Jesus Christ is depicted in the Risen Lord, a contemporary painting by Chinese Christian artist He Qi.

CNS PHOTO | COURTESY OF HE QI

Jesus Christ is depicted in the Risen Lord, a contemporary painting by Chinese Christian artist He Qi.

April 18, 2011
DEBORAH GYAPONG
CANADIAN CATHOLIC NEWS

OTTAWA — Canada's Catholic bishops have asked Elections Canada to accommodate workers who want to attend religious services on Good Friday, the first day advance polls are open for the May 2 election.

But the chief electoral officer says those who accept employment know in advance the days and hours for the polls.

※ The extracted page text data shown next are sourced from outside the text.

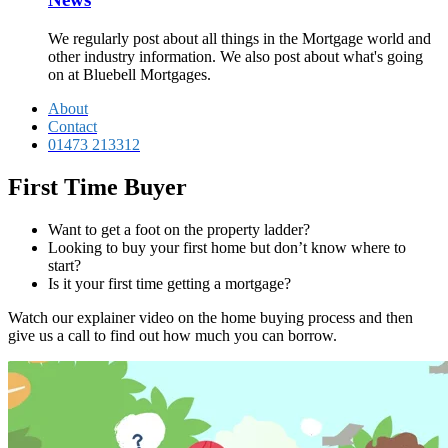
We regularly post about all things in the Mortgage world and
other industry information. We also post about what's going
on at Bluebell Mortgages.
About
Contact
01473 213312
First Time Buyer
Want to get a foot on the property ladder?
Looking to buy your first home but don’t know where to
start?
Is it your first time getting a mortgage?
Watch our explainer video on the home buying process and then
give us a call to find out how much you can borrow.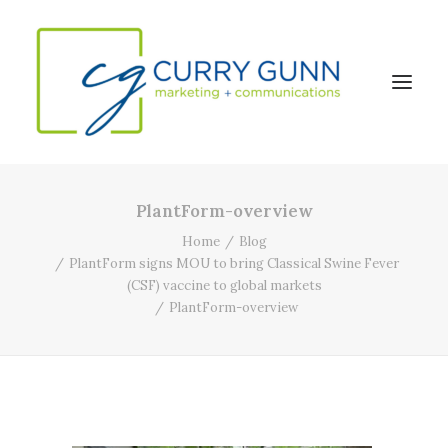
PlantForm-overview
About Us
Home
Blog
Our Work
PlantForm signs MOU to bring Classical Swine Fever
(CSF) vaccine to global markets
News
PlantForm-overview
Contact
Search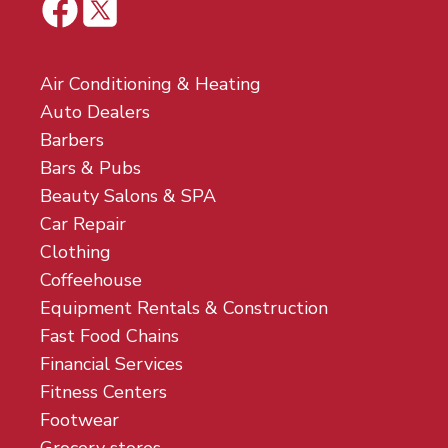
Air Conditioning & Heating
Auto Dealers
Barbers
Bars & Pubs
Beauty Salons & SPA
Car Repair
Clothing
Coffeehouse
Equipment Rentals & Construction
Fast Food Chains
Financial Services
Fitness Centers
Footwear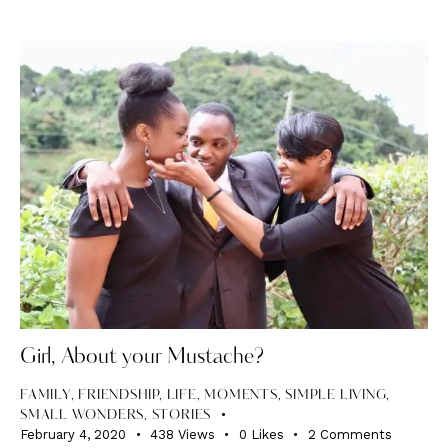
Girl, About your Mustache?
FAMILY
,
FRIENDSHIP
,
LIFE
,
MOMENTS
,
SIMPLE LIVING
,
SMALL WONDERS
,
STORIES
February 4, 2020
438
Views
0
Likes
2
Comments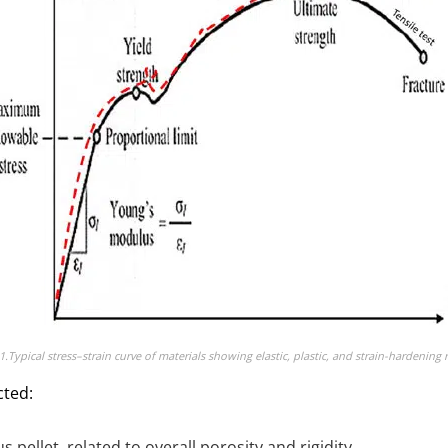
1.Typical stress–strain curve of materials showing elastic, plastic, and strain-hardening 
cted:
 pellet, related to overall porosity and rigidity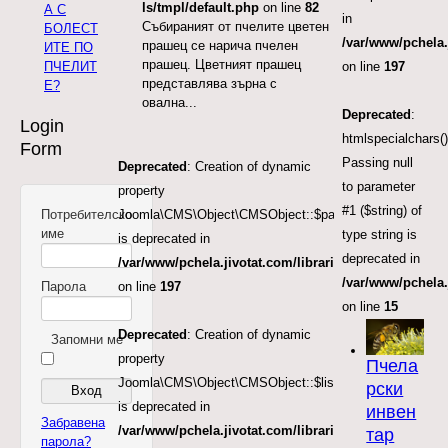
ls/tmpl/default.php
on line
82
А С
in
Събираният от пчелите цветен
БОЛЕСТ
/var/www/pchela.
прашец се нарича пчелен
ИТЕ ПО
прашец. Цветният прашец
ПЧЕЛИТ
on line
197
представлява зърна с
Е?
овална...
Deprecated
:
Login
htmlspecialchars()
Form
Passing null
Deprecated
: Creation of dynamic
to parameter
property
#1 ($string) of
Потребителско
Joomla\CMS\Object\CMSObject::$params
име
type string is
is deprecated in
deprecated in
/var/www/pchela.jivotat.com/libraries/src/Object/CM
/var/www/pchela
Парола
on line
197
on line
15
Deprecated
: Creation of dynamic
Запомни ме
property
Пчела
Joomla\CMS\Object\CMSObject::$list.start
рски
is deprecated in
инвен
Забравена
/var/www/pchela.jivotat.com/libraries/src/Object/CM
тар
парола?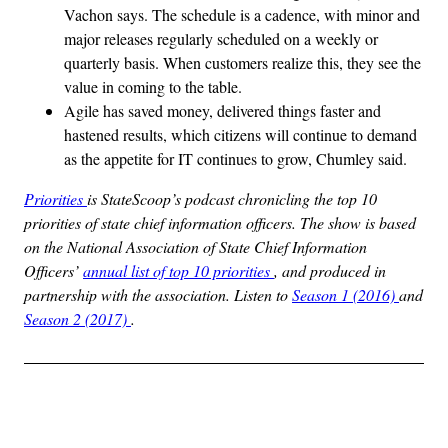
Vachon says. The schedule is a cadence, with minor and
major releases regularly scheduled on a weekly or
quarterly basis. When customers realize this, they see the
value in coming to the table.
Agile has saved money, delivered things faster and
hastened results, which citizens will continue to demand
as the appetite for IT continues to grow, Chumley said.
Priorities
is StateScoop’s podcast chronicling the top 10
priorities of state chief information officers. The show is based
on the National Association of State Chief Information
Officers’
annual list of top 10 priorities
, and produced in
partnership with the association. Listen to
Season 1 (2016)
and
Season 2 (2017)
.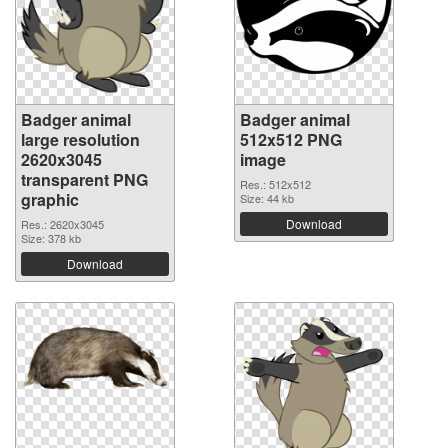
Badger animal
Badger animal
large resolution
512x512 PNG
2620x3045
image
transparent PNG
Res.: 512x512
graphic
Size: 44 kb
Download
Res.: 2620x3045
Size: 378 kb
Download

"With respect to other employees, we have encouraged them to inform their supervisors, should they wish to modify their work schedules so that appropriate arrangements can be made," Marc Mayrand said in a letter to Bishop Pierre Morissette, president of the Canadian Conference of Catholic Bishops (CCCB).

Morissette said bishops have received calls of concern from Elections Canada staff and volunteers who may be required to prepare or staff polling stations on Holy Thursday, Good Friday or Holy Saturday.

"We would ask that Elections Canada ensure accommodations are readily provided for any staff or volunteers wishing to participate in prayer and worship on those days."

"Elections Canada is aware that advance polls for the 41st general election coincide with several days of significant religious observance for the Christian and Jewish communities," Mayrand replied.

"The chief electoral officer does not determine the dates for advance polls, as these flow from legislative requirements. The Canada Elections Act provides that advance polls will occur on the 10th, ninth and seventh days before election day."

Edmonton Archbishop Richard Smith, vice president of the CCCB, said he found the advance poll dates a surprise. "I guess my first thought was for the workers."

"Advance polls are going to require a lot of people I would think to look after them throughout the hours they are open. These are the highest holy days in the Christian calendar," Smith said. "People will want to give first priority to worship."